February 21, 2008 |
|Federal Reserve shows concern about impact of higher inflation and slower growth on economy; bonds are mixed on Fed meeting minutes.|
Treasury prices were mixed Wednesday after minutes from the Federal Reserve's January meeting showed that officials are worried about weak economic growth.
Separately, the central bank dropped its 2008 growth forecast to a range of 1.3% to 2% from a range of 1.8% to 2.5%. The minutes from the Federal Open Market Committee's Jan. 29 to 30 meeting show that Fed governors are worried about how the economy will hold up this year amid higher inflation and slower growth.
But the most interesting aspect of the minutes, according to Action Economics, was that they revealed a previously undisclosed meeting on Jan. 9 at which committee members said there was potential for substantial rate cuts. In addition, the minutes show that some members believe recent rate cuts will need to be reversed once the economy rebounds.
The release of the minutes had only muted impact on a market that early in the session had sold off on news that consumer prices accelerated at a worrisome clip last month.
The benchmark 10-year Treasury note fell 2/32 to 96 24/32 with a yield of 3.90%, matching its late Tuesday level, according to BGCantor Market Data. Prices and yields move in opposite directions.
The 30-year long bond gained 6/32 to 95 23/32 with a yield of 4.64%, down from 4.67% late Tuesday.
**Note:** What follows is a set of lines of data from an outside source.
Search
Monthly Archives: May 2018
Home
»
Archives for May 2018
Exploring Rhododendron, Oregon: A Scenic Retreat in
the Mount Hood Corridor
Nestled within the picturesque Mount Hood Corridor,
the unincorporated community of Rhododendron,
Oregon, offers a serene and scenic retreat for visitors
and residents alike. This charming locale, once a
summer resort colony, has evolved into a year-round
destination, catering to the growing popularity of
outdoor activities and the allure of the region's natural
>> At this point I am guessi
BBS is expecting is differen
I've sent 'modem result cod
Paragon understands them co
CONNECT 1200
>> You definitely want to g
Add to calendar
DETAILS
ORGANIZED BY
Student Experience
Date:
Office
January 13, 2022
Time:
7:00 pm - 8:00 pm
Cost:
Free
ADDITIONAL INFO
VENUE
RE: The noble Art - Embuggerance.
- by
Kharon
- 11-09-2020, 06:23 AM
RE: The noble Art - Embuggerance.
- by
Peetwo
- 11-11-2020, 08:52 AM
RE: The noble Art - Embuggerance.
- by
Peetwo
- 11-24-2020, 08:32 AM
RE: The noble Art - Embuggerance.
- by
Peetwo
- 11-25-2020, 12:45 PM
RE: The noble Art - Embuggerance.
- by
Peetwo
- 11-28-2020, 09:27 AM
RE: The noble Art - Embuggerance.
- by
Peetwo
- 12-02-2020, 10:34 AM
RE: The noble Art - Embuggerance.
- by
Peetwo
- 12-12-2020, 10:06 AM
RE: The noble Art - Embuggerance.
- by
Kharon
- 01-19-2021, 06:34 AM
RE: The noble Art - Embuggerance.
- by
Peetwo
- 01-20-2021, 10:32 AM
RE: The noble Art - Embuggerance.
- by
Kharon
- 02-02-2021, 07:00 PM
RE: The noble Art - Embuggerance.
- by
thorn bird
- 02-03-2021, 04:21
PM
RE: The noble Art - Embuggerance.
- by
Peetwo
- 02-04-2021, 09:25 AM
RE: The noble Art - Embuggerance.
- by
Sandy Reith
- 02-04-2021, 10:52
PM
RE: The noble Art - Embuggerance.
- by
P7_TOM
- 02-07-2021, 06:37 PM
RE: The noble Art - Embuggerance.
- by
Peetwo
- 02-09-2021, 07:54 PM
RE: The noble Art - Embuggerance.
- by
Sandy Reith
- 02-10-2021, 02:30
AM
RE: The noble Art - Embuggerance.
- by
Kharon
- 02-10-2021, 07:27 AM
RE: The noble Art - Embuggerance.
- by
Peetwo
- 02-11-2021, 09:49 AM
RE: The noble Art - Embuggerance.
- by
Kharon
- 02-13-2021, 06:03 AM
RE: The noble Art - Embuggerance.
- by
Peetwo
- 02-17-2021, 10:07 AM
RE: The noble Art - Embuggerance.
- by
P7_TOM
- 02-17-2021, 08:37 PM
The 2-year note dropped 2/32 to 100 2/32 with a yield of 2.09%, up from 2.08%.
Consumer prices rose by a seasonally adjusted 0.4% from December levels, according to the Labor Department. The core increase, which strips out volatile food and commodities prices, was 0.3%. Headline consumer prices were expected to rise 0.3% and core prices 0.2%, according to Thomson/IFR median estimates.
The rise in the core rate was the steepest since June, 2006 and exacerbated investor fears that a robust commodities rally has sent inflation spiraling throughout the economy. On Tuesday, crude oil futures had their first close above $100 a barrel.
The government bond market is highly sensitive to price trends because inflation dents the value of fixed income. So the consumer price report contributed to a sense of unease in the bond market that the Federal Reserve, in its efforts to stimulate battered capital markets and the housing sector, has grown lax about fighting inflation.
In theory, the news of rising consumer inflation could cause the Fed to rethink its current course of rate cuts, but analysts were skeptical this will happen. The central bank has lowered the overnight fed funds rate by 1.25 percentage points since the start of the year and signaled its willingness to make further reductions.
"The Federal Reserve seems incredulous to recent developments, continuously remarking that inflation expectations remain well anchored," said Tony Crescenzi, fixed income analyst at Miller Tabak.
"This does not fit with reality in light of the surge in commodity prices, surging import prices, the weakening of the U.S. dollar, rising consumer inflation-expectations, and recent consumer price data," he said.
Another data report showed that the housing market remains soft. The Commerce Department said that in January, housing starts rose by 0.8%, but only after plunging by a downwardly revised 14.8% in December. Building permits, a more forward-looking indicator, fell by 3%.